I use malwarebytes, the only one from your list I do use.
It was easy getting them to talk to each other. 7 computers (more actually, those are the windows ones) doesn't matter, of course, it is the OS's they're running. Being all from the same stable you'd expect them to communicate alright. Being MS you wouldn't be so sure. But in fact they do. There's only XP, 7 and 10 and until last week it was only XP and 7. See? Simple really.
The NAS could be any one of those computers and that's the plan.
But that's not the question really. That's offline storage for emergencies, essentially, isn't it?
For every day use we want 7 computers on the LAN with all their attached Hard Drives available to all. Well available to me anyway, Admin. That's something like 20 Hard Drives.
I don't want ransomware getting into the LAN and encrypting 20 drives.
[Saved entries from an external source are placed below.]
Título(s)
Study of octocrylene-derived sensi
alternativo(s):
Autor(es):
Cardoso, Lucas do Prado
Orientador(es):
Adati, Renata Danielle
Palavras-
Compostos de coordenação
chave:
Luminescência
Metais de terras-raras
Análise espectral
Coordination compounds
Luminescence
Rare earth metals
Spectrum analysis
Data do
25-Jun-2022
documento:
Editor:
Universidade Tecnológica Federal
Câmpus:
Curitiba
It has been indicated to me that they only encrypt certain files - obviously your data files. Well that would be all video and image files and audio files, I guess. Then all document files, too. Then perhaps all saved html.
Prime targets would be My Documents, My music, my audio and so on.. And IIS. My IIS directories and data being very important to me and necessarily alive all the time and frequently altered.
Seems to me a good tool could be an automatic compression utility that saves all such files in some compressed format every time you save them and thus makes them of much lower profile to the ransomware - they may even pass unnoticed.
In my case I have many gigabytes of such data. So much that the only way to keep it is on Hard Drives. DVD's would be hopeless. Tape drive would be good. I don't like the cost. But tape is back again and the offline medium of choice, I think.
But though I've got much and I want it accessible all the time most of it is, of course, relatively ancient. Static. I can copy it off onto some Terabyte drives and try to keep them offline. There's the NAS.
But the question is really about using MS's sophisticated file permissions scheme. I mean, that's what it is there for isn't it? File protection. It is possible for even admin to be blocked from altering a file, accessing a drive.